▶ [DIRECTIONS FOR THIS TASK]
Please give back all the records exactly, but keep the pictures out.
[Start of Attachment]
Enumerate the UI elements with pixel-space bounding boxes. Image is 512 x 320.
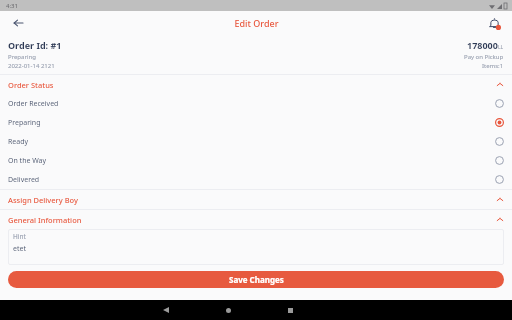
button[interactable]: Hint bbox=[8, 229, 504, 265]
button[interactable]: Back bbox=[8, 13, 28, 33]
staticText: LL bbox=[498, 44, 504, 51]
staticText: etet bbox=[13, 244, 26, 254]
button[interactable]: Order Status bbox=[0, 75, 512, 94]
staticText: 178000 bbox=[467, 39, 498, 51]
staticText: Hint bbox=[13, 232, 26, 241]
staticText: Items:1 bbox=[482, 62, 504, 70]
staticText: Preparing bbox=[8, 53, 36, 61]
button[interactable]: On the Way bbox=[0, 151, 512, 170]
button[interactable]: Save Changes bbox=[8, 271, 504, 288]
button[interactable]: General Information bbox=[0, 210, 512, 229]
staticText: Delivered bbox=[8, 175, 495, 185]
staticText: Edit Order bbox=[234, 17, 279, 29]
button[interactable]: Delivered bbox=[0, 170, 512, 189]
staticText: Ready bbox=[8, 137, 495, 147]
button[interactable]: Preparing bbox=[0, 113, 512, 132]
staticText: Order Received bbox=[8, 99, 495, 109]
button[interactable]: Order Received bbox=[0, 94, 512, 113]
staticText: On the Way bbox=[8, 156, 495, 166]
button[interactable]: Home bbox=[219, 301, 237, 319]
staticText: 2022-01-14 2121 bbox=[8, 62, 55, 70]
button[interactable]: Back bbox=[157, 301, 175, 319]
button[interactable]: Ready bbox=[0, 132, 512, 151]
staticText: 4:31 bbox=[6, 2, 18, 10]
button[interactable]: Assign Delivery Boy bbox=[0, 190, 512, 209]
staticText: Pay on Pickup bbox=[464, 53, 504, 61]
staticText: Assign Delivery Boy bbox=[8, 195, 496, 205]
staticText: Order Status bbox=[8, 80, 496, 90]
staticText: Order Id: #1 bbox=[8, 39, 62, 51]
staticText: Save Changes bbox=[229, 274, 284, 285]
staticText: Preparing bbox=[8, 118, 495, 128]
button[interactable]: Recent apps bbox=[281, 301, 299, 319]
button[interactable]: Notifications bbox=[484, 13, 504, 33]
staticText: General Information bbox=[8, 215, 496, 225]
[End of Attachment]
▶ [RESULT]
Enumerate the UI elements with pixel-space bounding boxes. Image is 512 x 320.
button[interactable]: Hint bbox=[8, 229, 504, 265]
button[interactable]: Back bbox=[8, 13, 28, 33]
staticText: LL bbox=[498, 44, 504, 51]
staticText: etet bbox=[13, 244, 26, 254]
button[interactable]: Order Status bbox=[0, 75, 512, 94]
staticText: 178000 bbox=[467, 39, 498, 51]
staticText: Hint bbox=[13, 232, 26, 241]
staticText: Items:1 bbox=[482, 62, 504, 70]
staticText: Preparing bbox=[8, 53, 36, 61]
button[interactable]: On the Way bbox=[0, 151, 512, 170]
button[interactable]: Save Changes bbox=[8, 271, 504, 288]
button[interactable]: General Information bbox=[0, 210, 512, 229]
staticText: Delivered bbox=[8, 175, 495, 185]
staticText: Edit Order bbox=[234, 17, 279, 29]
button[interactable]: Delivered bbox=[0, 170, 512, 189]
staticText: Ready bbox=[8, 137, 495, 147]
button[interactable]: Preparing bbox=[0, 113, 512, 132]
staticText: Order Received bbox=[8, 99, 495, 109]
button[interactable]: Order Received bbox=[0, 94, 512, 113]
staticText: On the Way bbox=[8, 156, 495, 166]
button[interactable]: Home bbox=[219, 301, 237, 319]
staticText: 2022-01-14 2121 bbox=[8, 62, 55, 70]
button[interactable]: Back bbox=[157, 301, 175, 319]
button[interactable]: Ready bbox=[0, 132, 512, 151]
staticText: 4:31 bbox=[6, 2, 18, 10]
button[interactable]: Assign Delivery Boy bbox=[0, 190, 512, 209]
staticText: Pay on Pickup bbox=[464, 53, 504, 61]
staticText: Assign Delivery Boy bbox=[8, 195, 496, 205]
staticText: Order Status bbox=[8, 80, 496, 90]
staticText: Order Id: #1 bbox=[8, 39, 62, 51]
staticText: Save Changes bbox=[229, 274, 284, 285]
staticText: Preparing bbox=[8, 118, 495, 128]
button[interactable]: Recent apps bbox=[281, 301, 299, 319]
button[interactable]: Notifications bbox=[484, 13, 504, 33]
staticText: General Information bbox=[8, 215, 496, 225]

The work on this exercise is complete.